Document Type

Note

Publication Title

Georgetown Journal of Law & Modern Critical Race Perspectives

Publication Date

2017

Volume

9

First Page

123

Abstract

(Excerpt)

I would not wish my law school experience on my worst enemy. Georgetown University Law Center (GULC), my social-justice focused law school, has largely ignored the recent racially-motivated, legally-upheld killings of people of color and their effects on marginalized communities. As an African-American law student from a welfare-reliant household, GULC's silence has been especially painful because it suggests that my law school does not care about events that impact my community.

At each critical point of my first year in law school, GULC remained silent to the nationally recognized, racially-motived, and repeated police killings of unarmed African-American men. On July 14, 2014, New York police officers killed Eric Garner. My law school was silent. As I shopped for dorm room supplies on August 9, 2014, Darren Wilson, a Ferguson police officer, killed Michael Brown Jr. My law school remained silent.

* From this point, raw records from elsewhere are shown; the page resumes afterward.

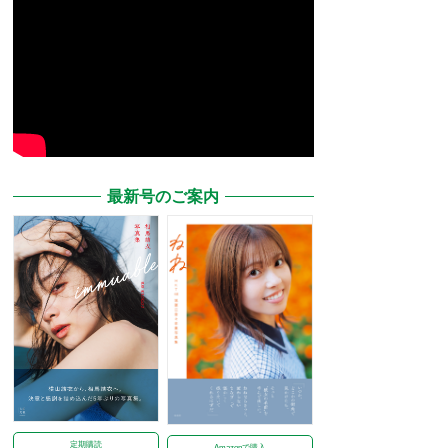
最新号のご案内
定期購読
Amazonで購入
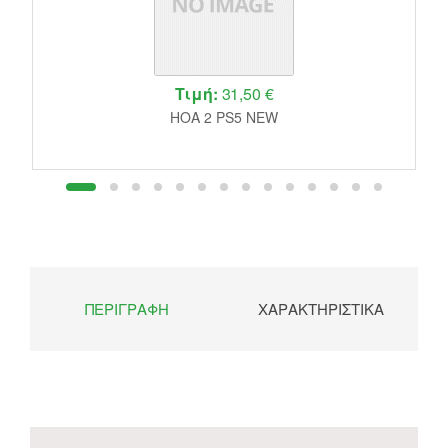
Τιμή:
31,50 €
HOA 2 PS5 NEW
ΠΕΡΙΓΡΑΦΉ
ΧΑΡΑΚΤΗΡΙΣΤΙΚΆ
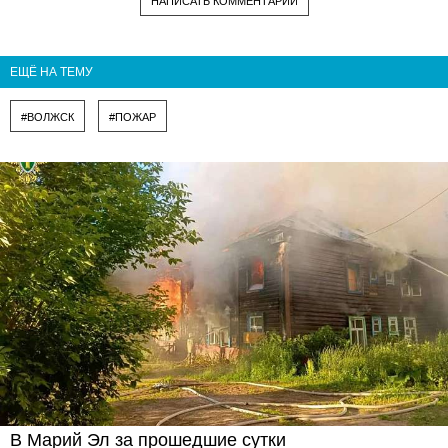
НАПИСАТЬ КОММЕНТАРИЙ
ЕЩЁ НА ТЕМУ
#ВОЛЖСК
#ПОЖАР
В Марий Эл за прошедшие сутки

Toward the end of the fall semester, my Constitutional Law professor inappropriately laughed when a student said, "American slavery was not a big deal." A few days later, a grand jury failed to indict Darren Wilson for Michael Brown Jr.'s murder. My law school remained silent. As I studied for finals, an Ohio police officer killed Tamir Rice. My law school remained silent. As I completed a twenty-four-hour Contracts exam, protesters chanted, "No justice! No peace! No racist police!" outside my dorm room window. My law school remained silent.